Monday, August 04, 2008

Greener Pastures

This one goes out to the 25 screaming kids (I wish I were kidding) and parents (who were screaming too) who descended on the tranquil al fresco breakfast my husband and I were trying to enjoy the second morning of our vacation last week. You almost made me consider trading in my FSH-laden syringes for some Ortho-Cyclen. Almost.

Lest you think I've returned from said vacation still heavy with bitterness, rest assured: The only heaviness I brought back is from butter-drenched seafood dishes, an array of fine cheeses and glass upon glass of Chardonnay and Sauvignon Blanc. My mind, spirit and stomach are happier than they've been in a long, long time. Almost as soon as we got to our rented condo, I felt so much of the tension of the past few months evaporate. I would be lying if I said I didn't think about infertility (and I know you'd see right through it anyway). But I could almost pretend we were just your average married couple, pre-kids, on a weeklong summer vacation.

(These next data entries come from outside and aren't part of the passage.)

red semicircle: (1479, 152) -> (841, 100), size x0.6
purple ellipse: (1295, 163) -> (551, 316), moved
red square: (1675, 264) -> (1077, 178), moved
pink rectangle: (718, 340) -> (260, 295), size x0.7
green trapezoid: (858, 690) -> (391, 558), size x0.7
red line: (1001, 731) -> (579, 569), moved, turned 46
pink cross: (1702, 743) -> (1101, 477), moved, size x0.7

Of course, the same things that draw a childfree married couple to a seaside town also draw scores and scores of fertile people and their spawn. The stroller-to-people ratio felt like 3:1 at times. And nothing makes a barren girl feel more barren than watching a cherubic little face devouring an ice cream cone as his or her adoring parents look on.

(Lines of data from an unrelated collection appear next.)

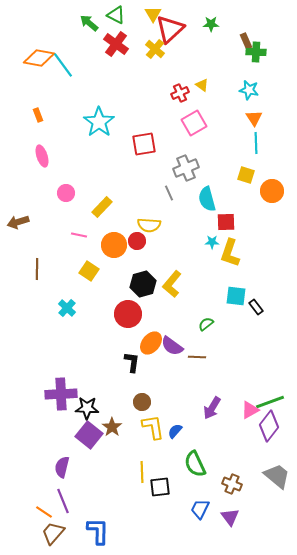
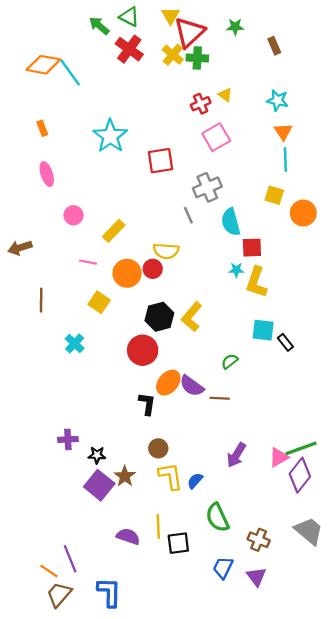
green cross: (256, 52) -> (197, 58), moved
purple cross: (61, 394) -> (68, 439), size x0.6
black star: (87, 408) -> (97, 455), size x0.7
purple semicircle: (62, 467) -> (128, 536), moved, turned 95

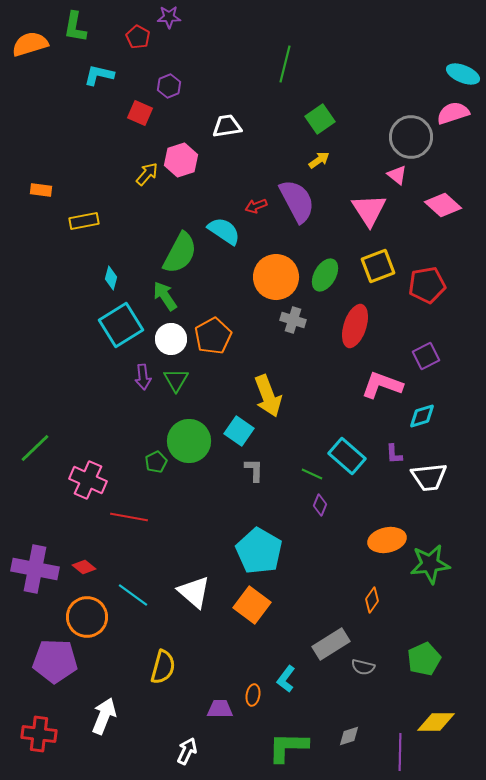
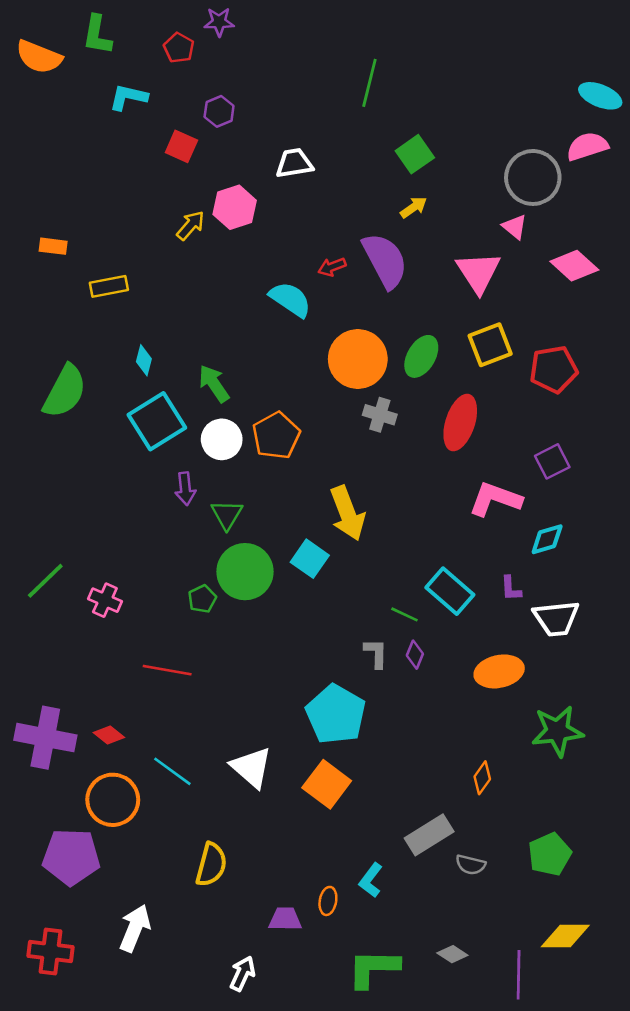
orange semicircle: (30, 44) -> (39, 57), turned -141
green semicircle: (180, 253) -> (65, 391), moved
green triangle: (176, 380) -> (227, 515), moved
gray L-shape: (254, 470) -> (376, 653), moved
pink cross: (88, 480) -> (105, 600), moved, size x0.7
orange ellipse: (387, 540) -> (499, 671), moved
gray diamond: (349, 736) -> (452, 954), turned 50

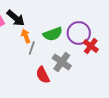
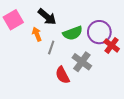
black arrow: (16, 18) -> (47, 17), moved
orange arrow: (26, 36) -> (37, 34), moved

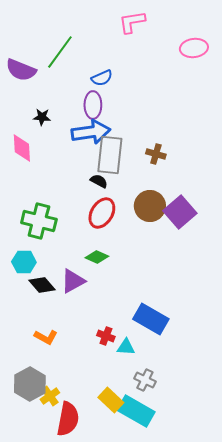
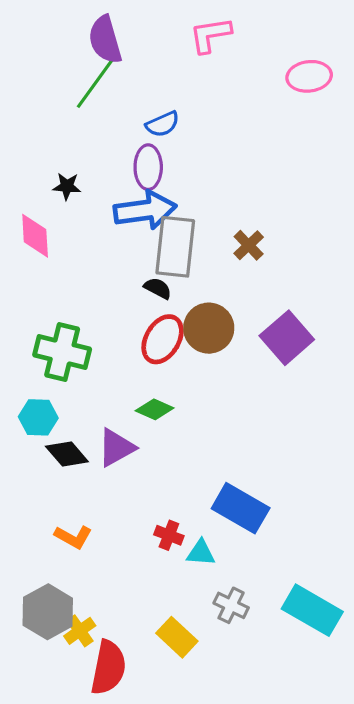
purple semicircle: (21, 70) -> (105, 40), moved, turned 52
brown cross: (156, 154) -> (249, 245), turned 30
brown circle: (150, 206) -> (209, 328), moved
cyan rectangle: (136, 411) -> (312, 610), moved

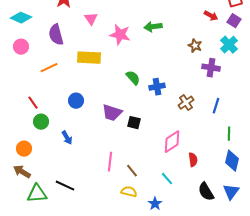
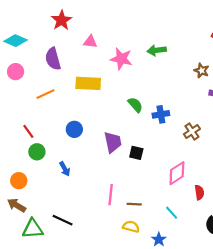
pink triangle: (91, 19) -> (90, 42), turned -48
purple trapezoid: (112, 113) -> (113, 142), turned -120
brown line: (132, 171) -> (134, 204), turned -48

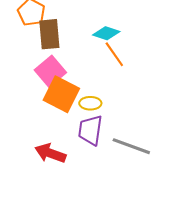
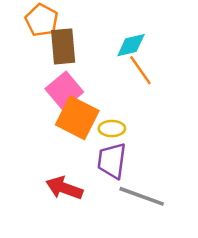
cyan diamond: (106, 33) -> (131, 45), turned -32
gray line: (131, 146) -> (142, 196), moved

As I observed all of this and started to slip away from my blissed-out vacation mode back into sad, stressed-out territory, something occurred to me which, though it might be supremely obvious to anyone with an objective point of view on the topic, had not previously made its way into my oft-irrational mind. What if those couples I was looking at with such envy as they took up valuable sidewalk real estate with their MacLarens (another topic for another time) were, when I wasn't paying attention, looking wistfully back at me and my husband and our long, leisurely, non-"family style" dinners that never, ever, included the words, "I have to go potty?" What if, someday in the not-too-distant future, I think back to this week we had and wish we could get in a time machine for a visit?

Maybe those parents of the 25 kids who invaded our breakfast wished we could take them off their hands for a while. Maybe they wanted to go to the beach and just sit there, reading like me, instead of building sandcastles and "burying" children in the sand. Maybe someday I'll look back on this time, when we hung in the delicate balance between couple and family, between two and three (or four?), when it was still just us with the hope of something more, and, knowing that the pain would eventually stop and the longed-for baby would arrive and all the joy of that was still ahead of me in this moment, feel a certain longing.

Until then, all I can do is pick up the torch again and keep chasing the dream. It starts tomorrow, with bloodwork to confirm I'm not pregnant (insert sarcasm here) or ovulating on my own. Barring that miracle, I'll start Provera and, about a week later, a new injectable/IUI cycle with my fabulous new doctor. As green as the grass may be on this side, I'm not giving up on my search for something greener.